La struttura sopra descritta delinea una parte del compito di formazione della coscienza: salvaguardare la sua indipendenza, proteggendola da eventuali condizionamenti da parte di un giudizio di scelta non sufficientemente virtuoso, che cercasse di tirarla dalla propria parte. Di fondamentale importanza è mantenere, anche quando si sbaglia, la lucidità di ammettere l’errore (Forgia, 164)

D’altra parte, la coscienza può anche sbagliare da sola, cioè errando nell’interpretare la legge morale, oppure nel decifrare la natura dell’azione.
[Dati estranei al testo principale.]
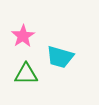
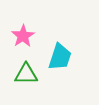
cyan trapezoid: rotated 88 degrees counterclockwise
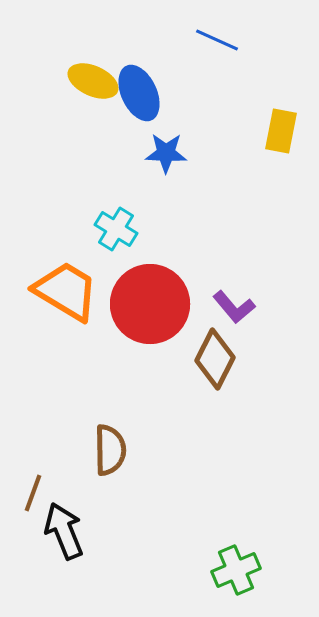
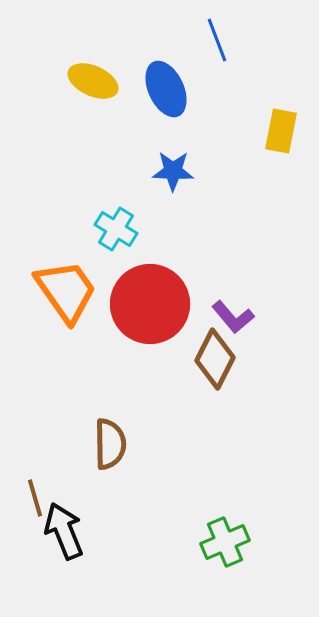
blue line: rotated 45 degrees clockwise
blue ellipse: moved 27 px right, 4 px up
blue star: moved 7 px right, 18 px down
orange trapezoid: rotated 24 degrees clockwise
purple L-shape: moved 1 px left, 10 px down
brown semicircle: moved 6 px up
brown line: moved 2 px right, 5 px down; rotated 36 degrees counterclockwise
green cross: moved 11 px left, 28 px up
Tale ignoranza può anche essere incolpevole, ma anche in questo caso emerge per un altro aspetto la necessità di formazione della coscienza: “Il male commesso a causa di una ignoranza invincibile, o di un errore di giudizio non colpevole, può non essere imputabile alla persona che lo compie: ma anche in tal caso esso non cessa di essere una male, un idosrdine in relazione alla verità sul bene. Inoltre, il bene non riconosciuto non contribuisce alla crescita morale della persona che lo compie : esso non la perfeziona e non giova a disporla al bene supremo” (Veritatis Splendor, n. 63).


Riportiamo, a conclusione, alcune semplici classificazioni. Il giudizio di coscienza, oltre che in antecedente o conseguente (in relazione all’atto che giudica), può essere così classificato:

A)
In relazione alla conformità oggettiva con il bene, si può dare coscienza vera (retta) o falsa (erronea), e questa seconda può esserlo vincibilmente o invincibilmente.
B)
Il relazione allo stato di sicurezza soggettiva con cui il giudizio è emesso, la coscienza può essere certa, probabile o dubbiosa.


Poste queste distinzioni, si possono formulare alcuni principi di base per la corretta formulazione dei giudizi di coscienza:

-regola morale idonea per se è la coscienza certa e vera, infatti il bene diviene obbligante passando attraverso la ragione;

-per accidens, è regola morale anche la coscienza certa e invincibilmente erronea, poiché da un punto di vista soggettivo equivale alla precedente (vedi peraltro precisazione sopra riportata dal n. 63 della Veritatis  Splendor);

-la coscienza vincibilmente erronea (che raramente è certa) non consente di agire, bensì richiede di adoperare degli strumenti per uscire dall’errore. Chi agisse in questo stato si esporrebbe deliberatamente al rischio di sbagliare;

-non in tutte le situazioni è richiesto lo stesso grado di certezza. In talune materie, meno importanti, basta la coscienza probabile; in altre, si esige una coscienza certa.

-la coscienza dubbiosa vera e propria (con sospensione del giudizio) esige di trovare un modo per approdare almeno a una coscienza probabile, altrimenti si agirebbe in maniera irrazionale.